British broadband startup Hyperoptic will extend its 1Gbit/sec broadband to residences in ten cities beyond London before the end of the year.

Hyperoptic extends 1Gbit/sec broadband beyond London

Hyperoptic – set up by the founders of BE – has so far only offered its superfast broadband service in selected areas of London, in what it describes as “multi-dwelling units”, such as large blocks of flats.

But £50 million in new funding from financier George Soros means the startup will bring its fibre-to-the-premises (FTTP) offering to the UK’s biggest cities in the coming months, including Manchester and Birmingham.

Hyperoptic provides end-to-end fibre broadband, delivering much faster speeds than fibre-to-the-cabinet offerings, which go to the street telecoms cabinet before slower copper cables take the connection into residences. Less than 0.01% of UK homes have direct fibre connections, according to the Fibre to the Home Council Europe, but replacing copper cables is a costly exercise for incumbents. BT recently shelved its promise to provide FTTP connections to 25% of its fibre customers, claiming instead that FTTC connections were fast enough.

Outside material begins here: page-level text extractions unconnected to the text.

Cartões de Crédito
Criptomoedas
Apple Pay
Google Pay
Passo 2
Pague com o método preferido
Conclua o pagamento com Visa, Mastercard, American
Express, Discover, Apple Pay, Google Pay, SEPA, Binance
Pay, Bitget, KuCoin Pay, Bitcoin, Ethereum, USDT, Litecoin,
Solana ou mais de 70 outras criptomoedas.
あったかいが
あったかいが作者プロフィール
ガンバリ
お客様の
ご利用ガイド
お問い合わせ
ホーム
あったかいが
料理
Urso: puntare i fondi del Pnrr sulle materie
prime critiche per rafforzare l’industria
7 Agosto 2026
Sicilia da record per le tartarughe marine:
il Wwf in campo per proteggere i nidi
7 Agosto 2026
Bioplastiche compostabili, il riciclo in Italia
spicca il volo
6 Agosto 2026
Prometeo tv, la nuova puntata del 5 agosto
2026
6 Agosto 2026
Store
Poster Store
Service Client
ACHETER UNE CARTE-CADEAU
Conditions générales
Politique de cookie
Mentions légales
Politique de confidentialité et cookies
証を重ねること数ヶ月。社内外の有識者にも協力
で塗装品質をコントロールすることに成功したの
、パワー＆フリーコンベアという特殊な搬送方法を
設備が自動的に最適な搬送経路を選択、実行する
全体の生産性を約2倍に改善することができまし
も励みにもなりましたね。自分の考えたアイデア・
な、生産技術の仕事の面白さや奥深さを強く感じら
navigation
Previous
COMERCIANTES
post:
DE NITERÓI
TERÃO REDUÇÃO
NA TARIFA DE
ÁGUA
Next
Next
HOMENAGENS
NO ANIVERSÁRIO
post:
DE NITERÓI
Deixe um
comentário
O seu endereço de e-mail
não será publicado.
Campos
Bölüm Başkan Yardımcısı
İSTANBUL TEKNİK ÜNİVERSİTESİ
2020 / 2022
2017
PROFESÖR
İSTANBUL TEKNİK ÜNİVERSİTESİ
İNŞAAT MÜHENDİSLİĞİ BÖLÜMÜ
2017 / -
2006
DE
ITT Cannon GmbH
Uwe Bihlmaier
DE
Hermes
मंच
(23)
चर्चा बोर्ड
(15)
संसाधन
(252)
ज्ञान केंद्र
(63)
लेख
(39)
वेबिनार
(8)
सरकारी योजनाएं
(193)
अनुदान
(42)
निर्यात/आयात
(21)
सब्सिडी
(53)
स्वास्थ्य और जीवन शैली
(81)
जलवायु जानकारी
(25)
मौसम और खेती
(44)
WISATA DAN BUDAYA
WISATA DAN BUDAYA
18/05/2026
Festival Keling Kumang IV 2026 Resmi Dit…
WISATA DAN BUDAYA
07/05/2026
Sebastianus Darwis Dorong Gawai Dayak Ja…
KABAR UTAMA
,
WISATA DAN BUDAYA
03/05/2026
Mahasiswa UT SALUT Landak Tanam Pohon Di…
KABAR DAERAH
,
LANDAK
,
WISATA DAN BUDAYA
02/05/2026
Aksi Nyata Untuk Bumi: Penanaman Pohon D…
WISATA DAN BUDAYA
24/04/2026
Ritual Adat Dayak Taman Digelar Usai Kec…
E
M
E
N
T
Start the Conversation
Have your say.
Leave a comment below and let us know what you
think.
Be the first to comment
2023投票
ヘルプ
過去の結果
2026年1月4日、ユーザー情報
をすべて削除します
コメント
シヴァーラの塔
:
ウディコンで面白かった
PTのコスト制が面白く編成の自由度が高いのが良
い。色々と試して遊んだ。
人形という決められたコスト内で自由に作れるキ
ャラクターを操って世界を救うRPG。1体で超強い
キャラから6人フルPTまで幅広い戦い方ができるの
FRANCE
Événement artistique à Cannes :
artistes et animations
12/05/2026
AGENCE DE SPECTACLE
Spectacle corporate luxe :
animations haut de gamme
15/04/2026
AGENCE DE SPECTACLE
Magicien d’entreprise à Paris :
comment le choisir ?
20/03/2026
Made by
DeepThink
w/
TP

Now Hyperoptic hopes to offer 1Gbit/sec connections to more than half a million homes within the next five years. The firm has already connected 20,000 London residences in the past two years – though some of those have plumped for Hyperoptic’s cheaper 100Mbits/sec or 20Mbits/sec offerings.

Unfortunately, that doesn’t mean a homeowner in Manchester can necessarily demand 1Gbit/sec broadband just yet. Co-founder and chairman Boris Ivanovic said that superfast connections would still only be available in blocks of more than 100 flats, but that could be reduced to 50 by the end of the year and, eventually, smaller residential blocks.

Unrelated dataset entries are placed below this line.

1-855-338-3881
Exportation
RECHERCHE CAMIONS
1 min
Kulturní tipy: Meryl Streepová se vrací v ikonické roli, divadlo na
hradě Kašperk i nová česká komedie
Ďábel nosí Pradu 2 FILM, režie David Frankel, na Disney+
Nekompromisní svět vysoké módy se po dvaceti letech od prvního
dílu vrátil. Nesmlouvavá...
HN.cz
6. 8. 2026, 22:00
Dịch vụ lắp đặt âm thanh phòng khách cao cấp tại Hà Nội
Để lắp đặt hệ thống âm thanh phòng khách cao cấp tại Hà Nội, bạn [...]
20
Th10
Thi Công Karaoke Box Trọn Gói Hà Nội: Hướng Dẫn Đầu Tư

“In time, all the cost components of our business are coming down, which lets us increase our efficiency,” he told PC Pro. “That will permit us to target smaller properties. As cost reductions continue, we could go as low as 20 flats. It’s difficult to predict what will happen in four years’ time, but by maybe we can go to smaller properties.”

Hyperoptic installs its network on a building-by-building basis, signing contracts with building managers depending on residents’ interest. If the firm has already signed a contract with your building, installation can take a matter of weeks. But negotiating a contract for a building from scratch can take months, the firm has previously admitted. Installation costs vary depending on the building, but can be up to £40 per residence.

Ivanovic said that Hyperoptic wouldn’t offer rural broadband any time soon, focusing instead on more profitable, high-density areas. He added that the firm will also use its new funding to target businesses, schools and even social housing.

Hyperoptic offers superfast lines for £50 a month, but also sells 100Mbits/sec and 20Mbits/sec services for £25 and £12.50 respectively.